Going forward, as we look at integrating CDP into this solution we will also explore moving the incremental CDP data offsite in real-time as well. In theory this would give us a solution that until recently would be impossible for a SMB. In the event of a total loss, we can purchase off the shelf components from local vendors and have basic services restored within 24 hours (assuming hardware availability). I have also tested bringing up base images as virtual machines. VMWare supports the V2i disk format and I have successfully booted several of my images as virtual machines this is a great timesaver for testing.
There are some limitations and concerns with imaging software, specifically as it pertains to SQL, Exchange and AD stores (transactions getting out of sync). These limitations are well documented by the imaging vendors and we do still backup this data separately each and every day using more traditional (agent based) solutions. The data is still stored on disk and moved offsite with the images, however I have restored all of these from full and incremental images without problems in both test and migration scenarios. However, I do understand the potential for failure and this is yet another reason for my wanting to add CDP to compliment this solution.
This is meant only to give you a brief overview of our current approach. If you have suggestions on how we can improve this (within the constraints of a SMB budget), I welcome any and all feedback.

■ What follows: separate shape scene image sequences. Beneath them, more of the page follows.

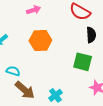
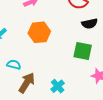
black semicircle: (91, 35) -> (90, 24), turned 84
brown arrow: (25, 90) -> (27, 83), turned -95

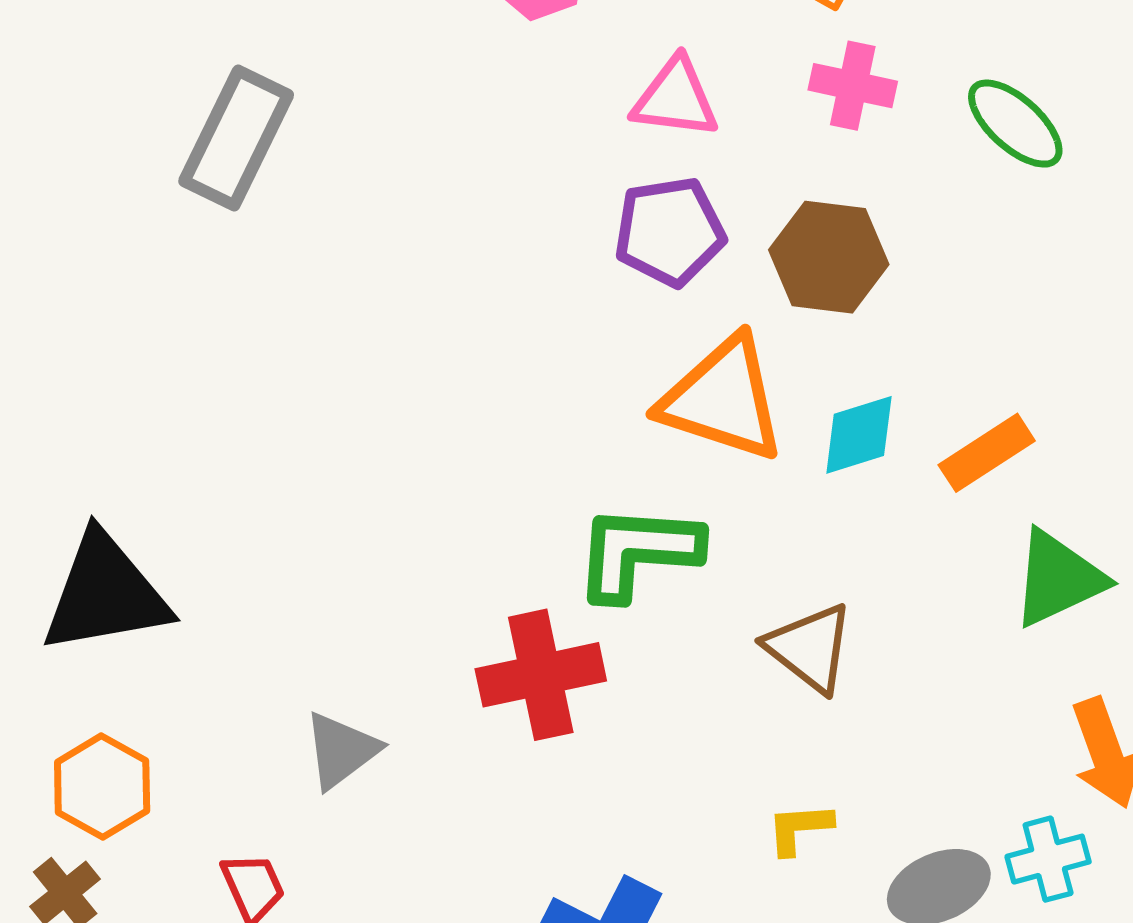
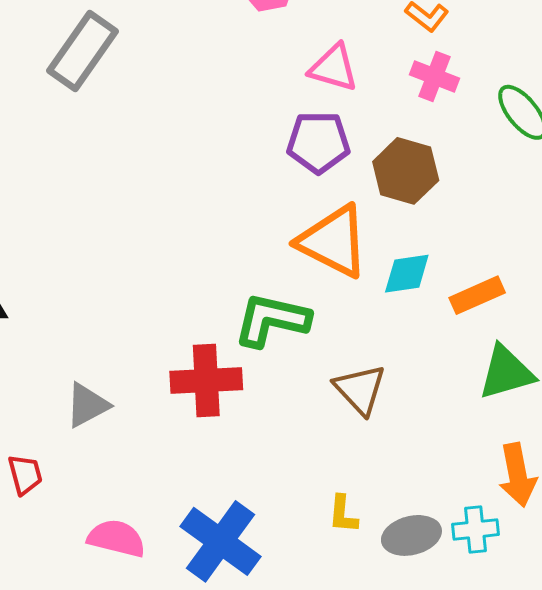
yellow L-shape: (799, 828) -> (343, 514), moved, turned -90

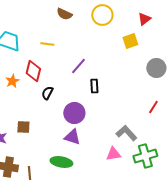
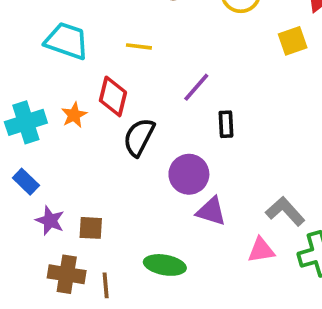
black semicircle: (47, 93) -> (139, 137), size x1.5
brown square: (23, 127) -> (91, 228), moved
purple triangle: (72, 137) -> (211, 211), moved

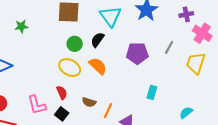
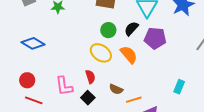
purple pentagon: (137, 53) -> (155, 38), moved
orange line: (108, 111) -> (134, 100), turned 42

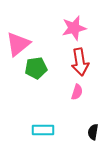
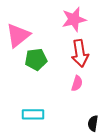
cyan rectangle: (43, 130) -> (33, 114), moved

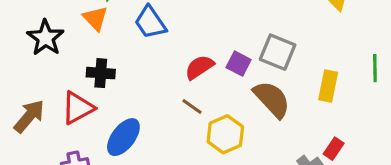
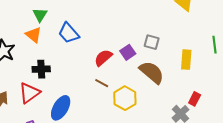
gray square: (278, 52) -> (152, 42), size x0.7
purple square: (239, 64) -> (128, 52), turned 35

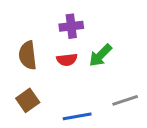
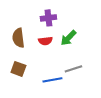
brown square: (28, 100) -> (18, 69), turned -35
gray line: (125, 100) -> (73, 69), moved

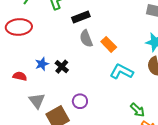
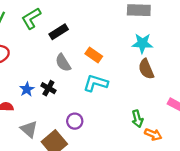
gray semicircle: (86, 39) -> (63, 63), moved
cyan L-shape: (122, 72) -> (96, 83), moved
green arrow: (137, 110) -> (137, 119), turned 42

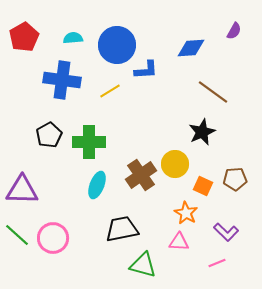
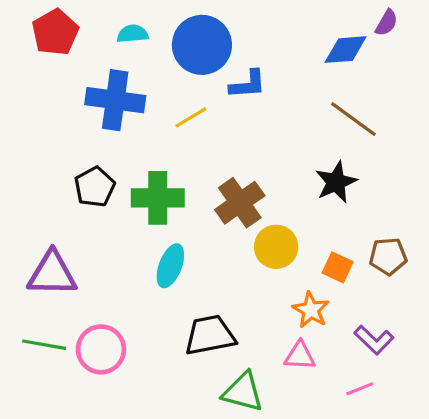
blue diamond: (191, 48) -> (346, 50), moved
yellow circle: (175, 164) -> (276, 247), moved
brown cross: (141, 175) -> (240, 203), moved
green line: (17, 235) -> (44, 345), turned -32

There are several areas that I did not mention that are part of our disaster recovery plan and current backup methodology. Those were excluded primarily as they were not relevant to this context or due to security concerns. Additionally, I have no affiliation with any of the vendors mentioned. There are many that make these same devices and software. The ones mentioned are simply those I chose at the time and continue to use.
About the author: I have been involved with computers since the dark ages learning how to program originally in Fortran using lined paper and punch cards. I have been the partner/co-founder of 3 different software startups, each having varying degrees of success. Currently in semi-retirement, serving as the ersatz CTO for The Henssler Financial Group in Atlanta, GA.